Task item:
Your answer should be the full data, transcribed exactly, with no pictures in it.

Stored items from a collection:
- Opening Delimiter -

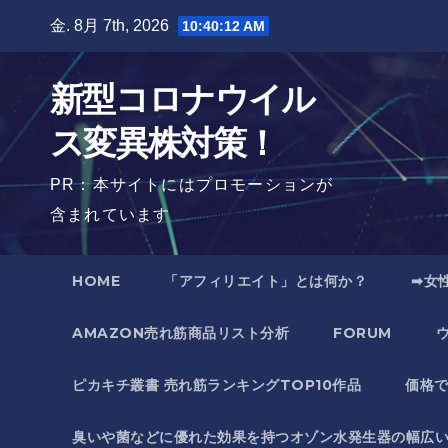
Skip
金. 8月 7th, 2026
10:40:14 AM
to
content
新型コロナウイル
ス変異株対策！
PR：本サイトにはプロモーションが
含まれています
HOME
「アフィリエイト」とは何か？
➡女
AMAZON売れ筋商品リスト分析
FORUM
ピカキチ叢書 売れ筋ランキングTOP10作品
価格
臭いや菌などに優れた効果を持つオゾン水発生器の幅広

- Closing Delimiter -

Answer for the task:
Skip
金. 8月 7th, 2026
10:40:14 AM
to
content
新型コロナウイル
ス変異株対策！
PR：本サイトにはプロモーションが
含まれています
HOME
「アフィリエイト」とは何か？
➡女
AMAZON売れ筋商品リスト分析
FORUM
ピカキチ叢書 売れ筋ランキングTOP10作品
価格
臭いや菌などに優れた効果を持つオゾン水発生器の幅広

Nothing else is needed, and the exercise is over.